For each of the five emotions they’d been studying, the students were asked to think about something that evoked the emotion—a shark as scary or solving a math equation as happy—and then form a facial expression to match that feeling. Over a week, Svenson then photographed each student expressing all five emotions.
“It wasn’t an easy task to get them to match their expression to the emotion; they struggle with identifying and mirroring emotion,” says Varner. “But it was a good learning exercise. And working with a New York artist, who was there specifically for them, gave them a huge boost in self confidence.”
Produced as glossy keepsake booklets for the kids, the portraits—each paired with the object or activity selected by the students as motivators for their emotions—will be on view at The Warhol in an exhibition titled About Face, opening Feb. 4, 2012.
This past September, The Warhol welcomed the group of students to the museum for a day filled with activities, including touring an exhibition all about superheroes, silkscreening, and storyboarding a simple comic using facial expressions as a guide.
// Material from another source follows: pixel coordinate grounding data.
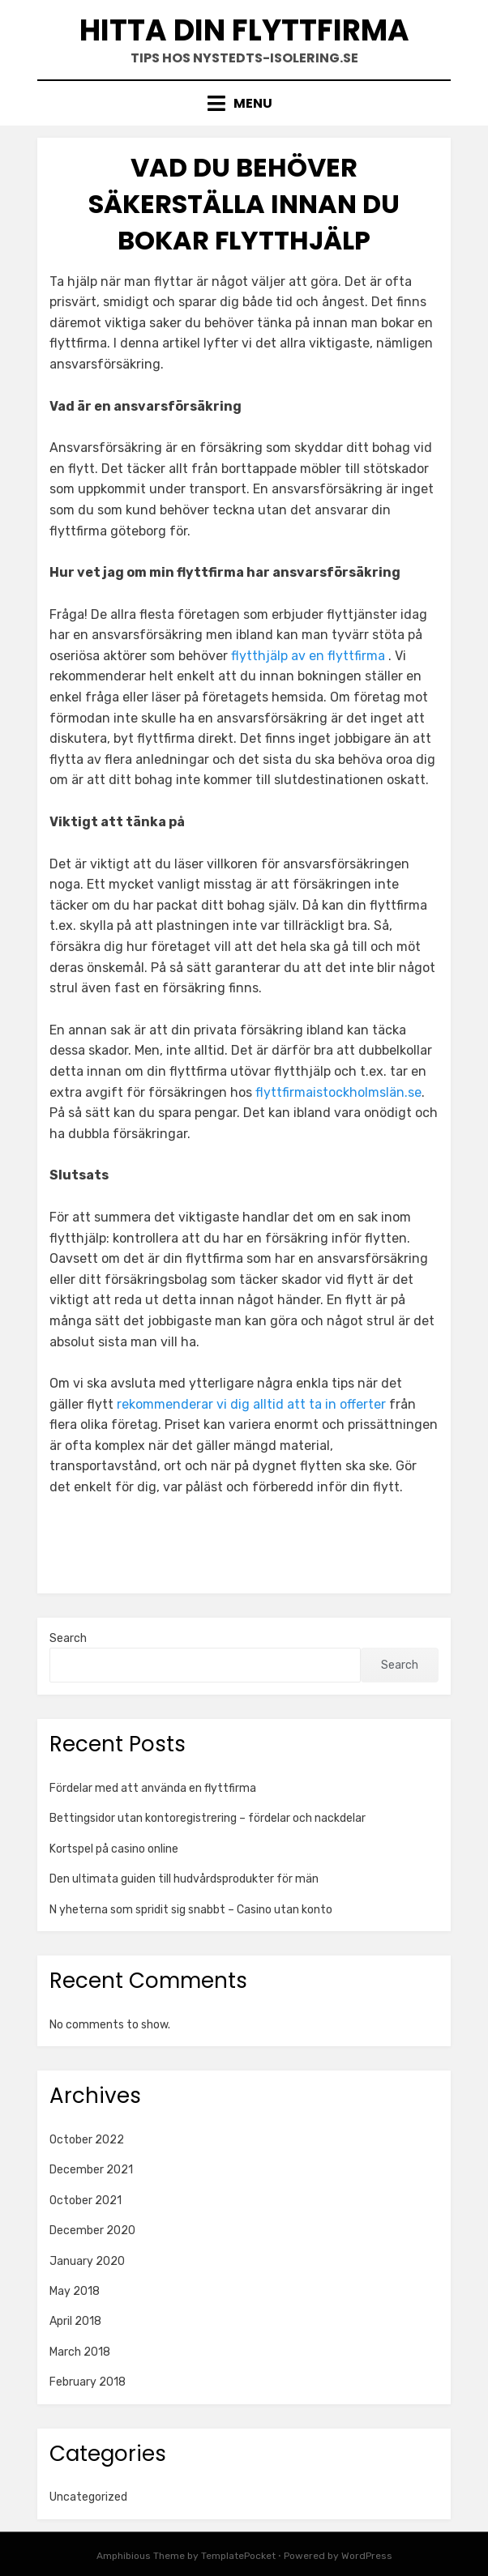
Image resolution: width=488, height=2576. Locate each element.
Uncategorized (88, 2497)
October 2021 (85, 2200)
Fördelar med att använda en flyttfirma (152, 1788)
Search (68, 1638)
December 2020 (92, 2230)
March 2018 (79, 2352)
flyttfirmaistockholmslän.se (338, 1092)
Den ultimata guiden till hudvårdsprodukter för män (185, 1879)
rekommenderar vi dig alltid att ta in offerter (251, 1404)
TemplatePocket (238, 2555)
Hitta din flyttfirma (244, 30)
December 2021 (91, 2170)
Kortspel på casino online (115, 1849)
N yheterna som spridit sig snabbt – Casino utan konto (190, 1910)
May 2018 (74, 2291)
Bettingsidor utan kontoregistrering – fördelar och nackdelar (208, 1818)
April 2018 (75, 2321)
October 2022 (86, 2140)
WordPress (366, 2555)
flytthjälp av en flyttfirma (308, 655)
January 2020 (87, 2261)
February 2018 (87, 2382)
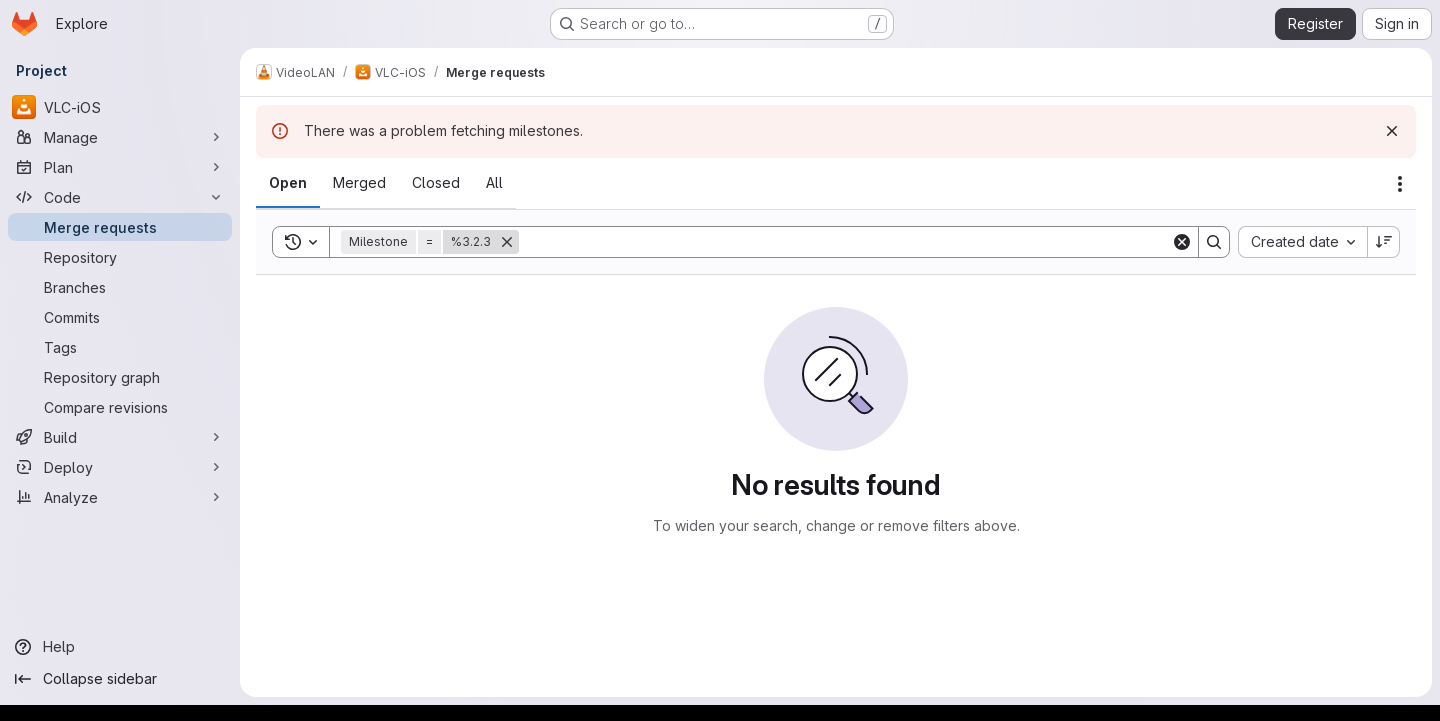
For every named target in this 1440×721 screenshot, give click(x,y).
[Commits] (120, 317)
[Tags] (120, 347)
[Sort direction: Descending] (1384, 242)
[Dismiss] (1392, 131)
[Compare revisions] (120, 407)
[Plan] (120, 167)
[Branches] (120, 287)
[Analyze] (120, 497)
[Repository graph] (120, 377)
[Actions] (1400, 184)
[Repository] (120, 257)
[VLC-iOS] (120, 107)
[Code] (120, 197)
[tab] (288, 183)
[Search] (845, 242)
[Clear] (1182, 242)
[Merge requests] (120, 227)
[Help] (120, 647)
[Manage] (120, 137)
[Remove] (507, 242)
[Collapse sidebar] (120, 679)
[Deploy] (120, 467)
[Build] (120, 437)
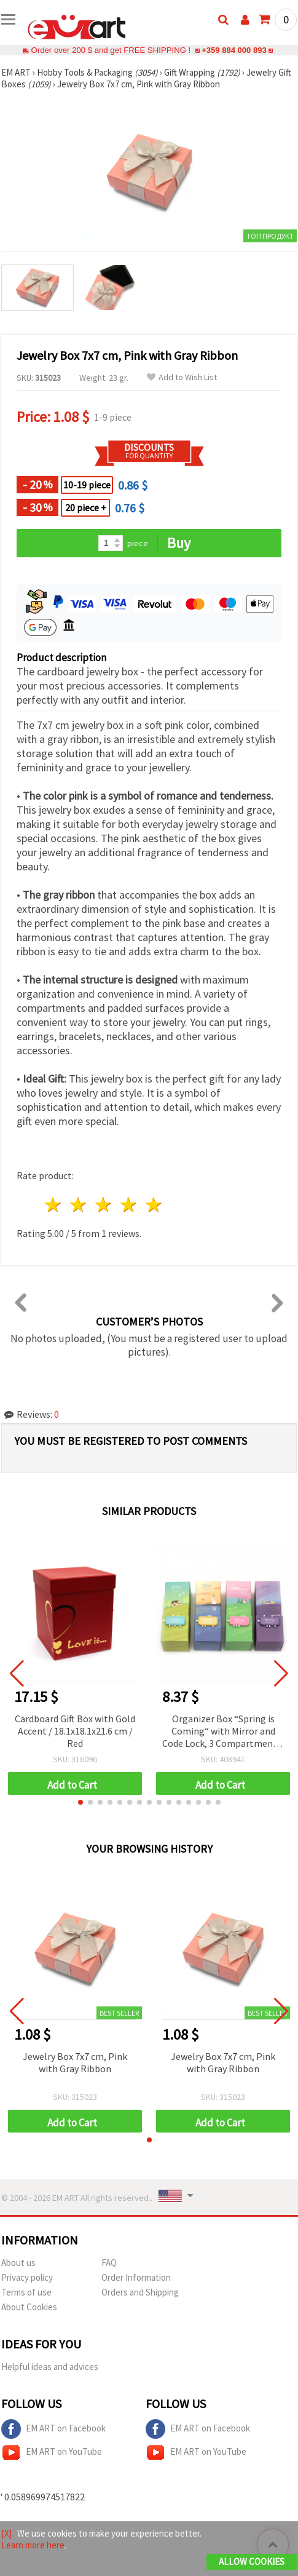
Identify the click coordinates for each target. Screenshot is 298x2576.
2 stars (79, 1204)
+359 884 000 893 (234, 50)
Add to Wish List (182, 377)
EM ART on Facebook (53, 2429)
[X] (6, 2533)
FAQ (109, 2262)
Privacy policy (27, 2277)
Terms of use (26, 2292)
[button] (80, 1802)
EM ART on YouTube (51, 2452)
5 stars (154, 1204)
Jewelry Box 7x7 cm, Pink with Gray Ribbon (75, 2062)
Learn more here (33, 2545)
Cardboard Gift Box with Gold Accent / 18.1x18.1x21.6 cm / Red (75, 1730)
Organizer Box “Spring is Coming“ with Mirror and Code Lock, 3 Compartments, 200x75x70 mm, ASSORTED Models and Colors (223, 1731)
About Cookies (29, 2307)
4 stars (128, 1204)
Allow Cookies (251, 2561)
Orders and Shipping (140, 2292)
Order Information (136, 2277)
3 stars (104, 1204)
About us (18, 2262)
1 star (53, 1204)
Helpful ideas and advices (49, 2366)
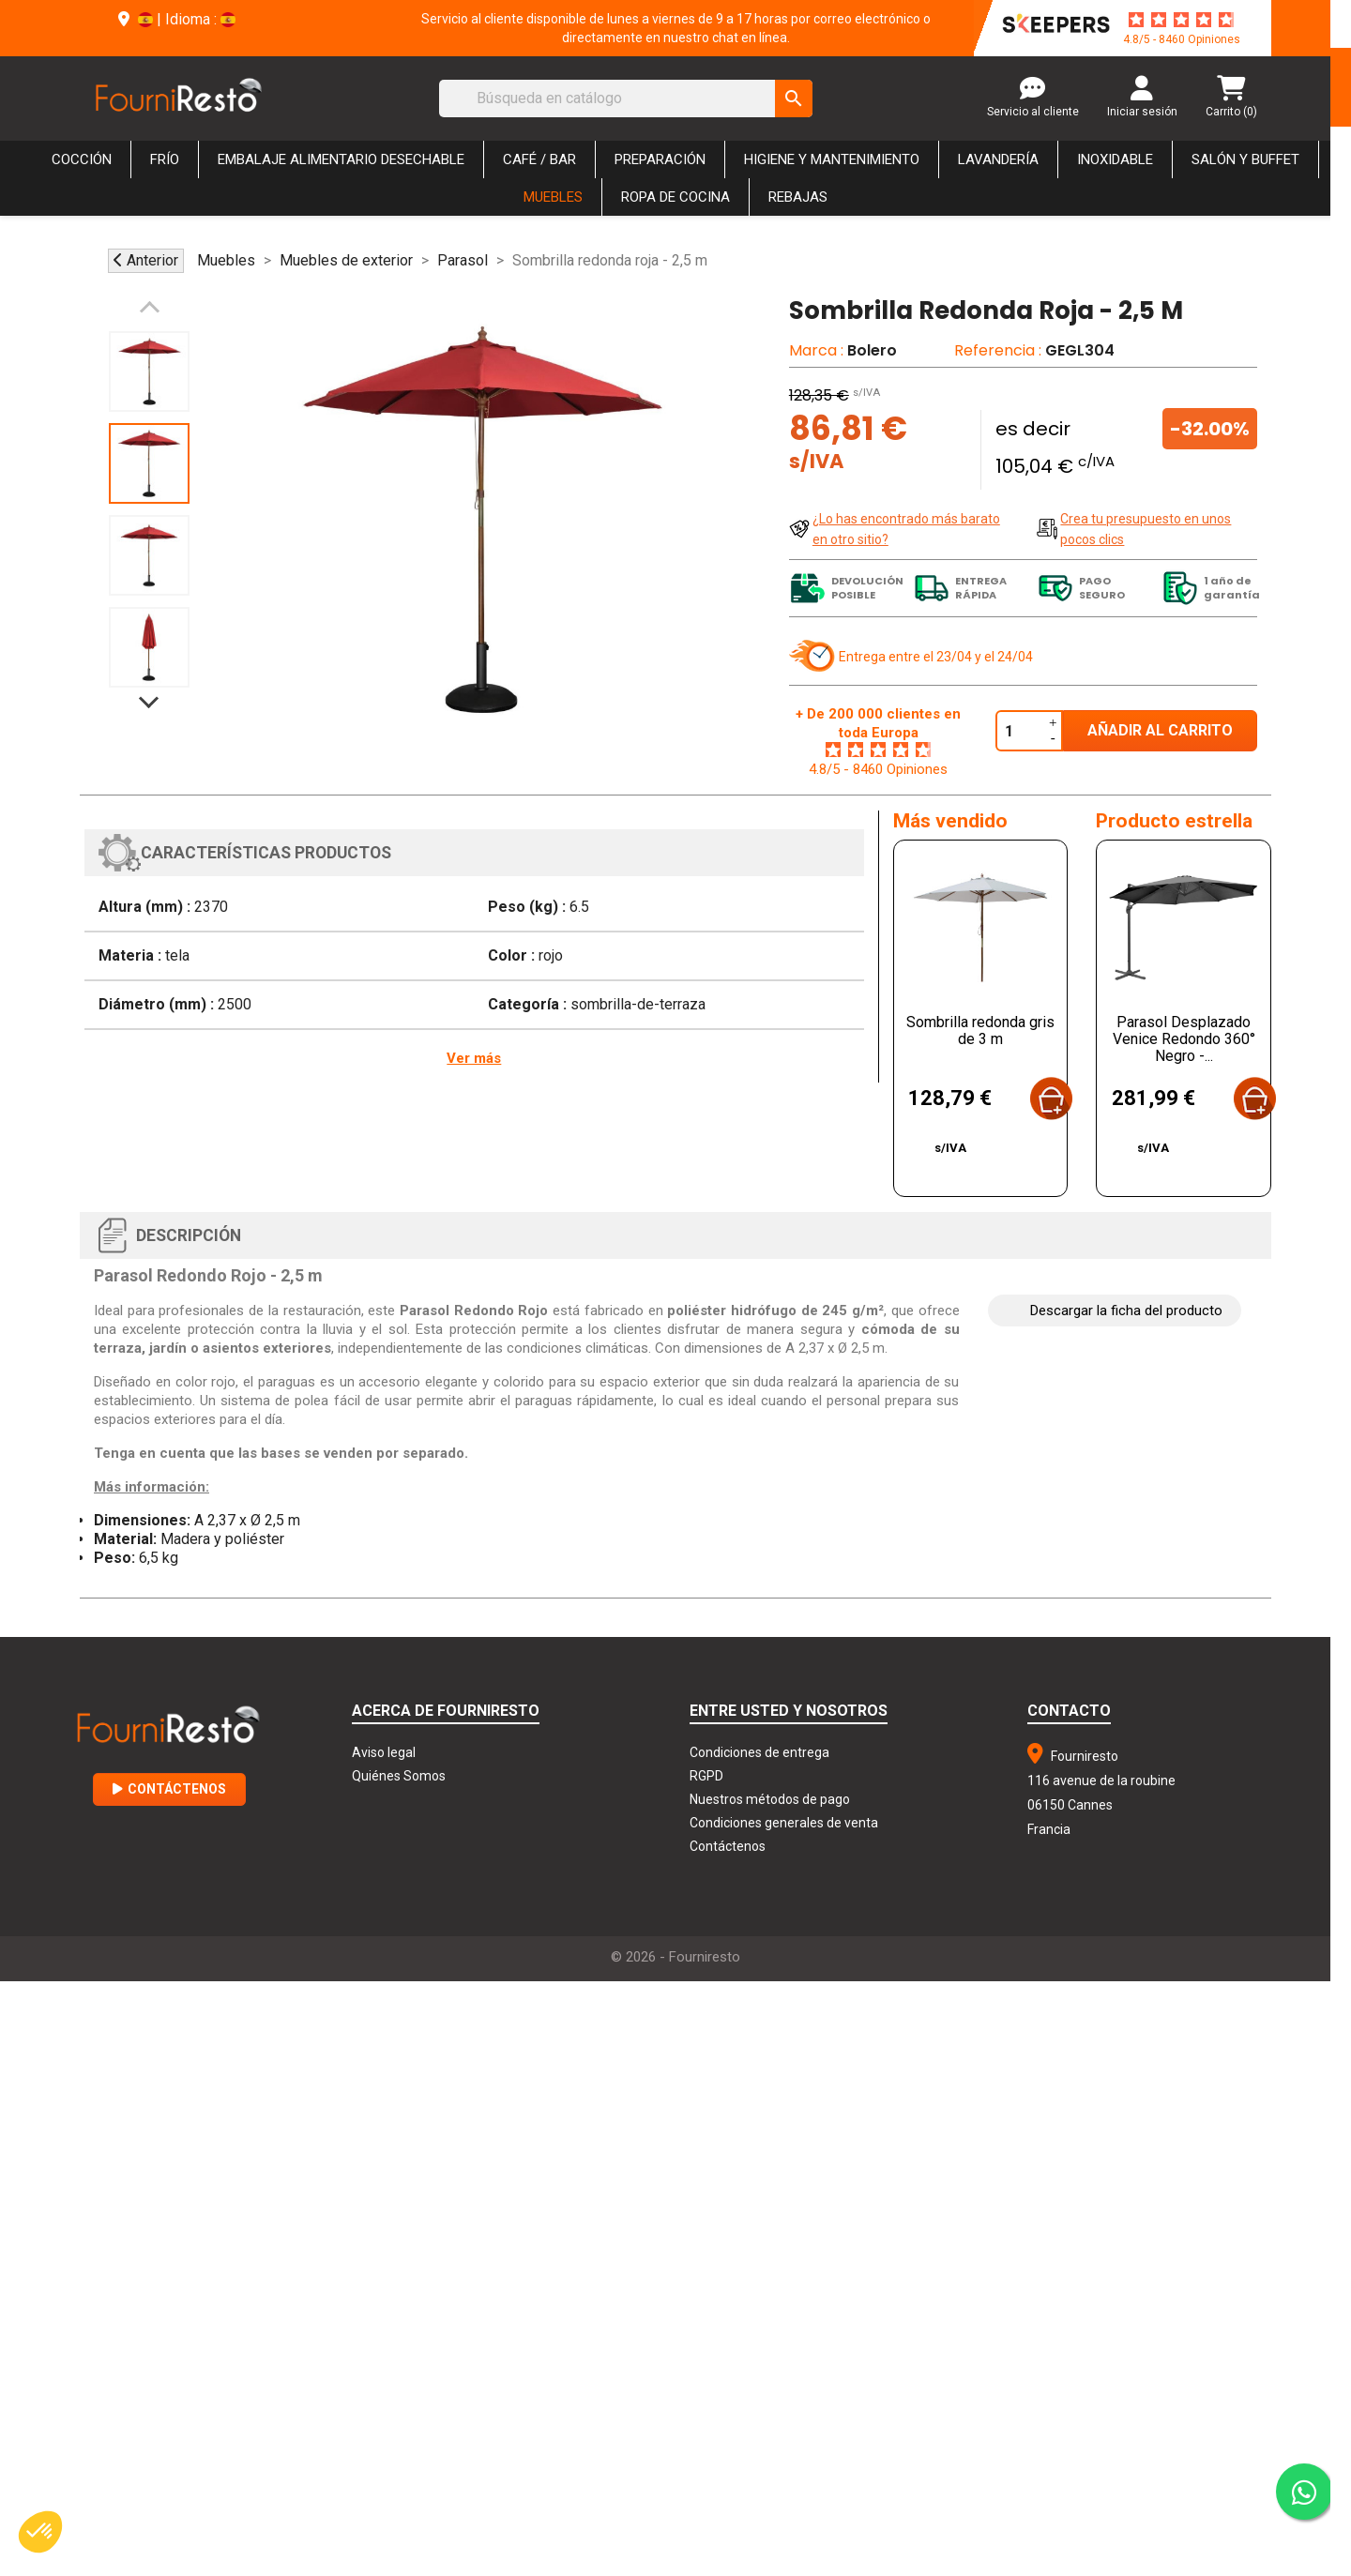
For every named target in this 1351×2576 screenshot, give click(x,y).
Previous (149, 316)
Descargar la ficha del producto (1126, 1310)
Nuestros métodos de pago (770, 1799)
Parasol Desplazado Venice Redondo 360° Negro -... (1184, 1039)
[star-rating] (1181, 19)
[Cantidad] (1019, 731)
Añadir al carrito (1160, 730)
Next (149, 693)
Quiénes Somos (399, 1775)
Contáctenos (169, 1788)
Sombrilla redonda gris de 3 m (980, 1030)
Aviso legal (384, 1752)
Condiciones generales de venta (784, 1822)
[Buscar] (625, 98)
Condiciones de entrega (759, 1752)
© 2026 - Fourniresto (675, 1956)
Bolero (872, 350)
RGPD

Towards the end of the visit, Morelli tells the students she has one last surprise, and together they walk to a display of eight framed black-and-white portraits by Eileen Lewis, a Pittsburgh artist who specializes in children’s portraits.
Do you recognize anyone, she asks? No one speaks up, even as Morelli focuses in on a single image of a stylish and spirited little girl playing dress up and sporting a bold, near-seductive face.
“That’s me when I was 7 years old,” she tells them. “I was dressed up like Madonna.”
“What does her face tell you?” prompts Abraham-Braff as the students inch closer to check for a resemblance. “Anything?”
“That she’s sassy!” exclaims John, his spot-on observation evoking appreciative laughter from his teachers.
“Even I don’t know where I get some of this stuff,” he adds.
“I don’t know either,” says Abraham-Braff, “but I like it.”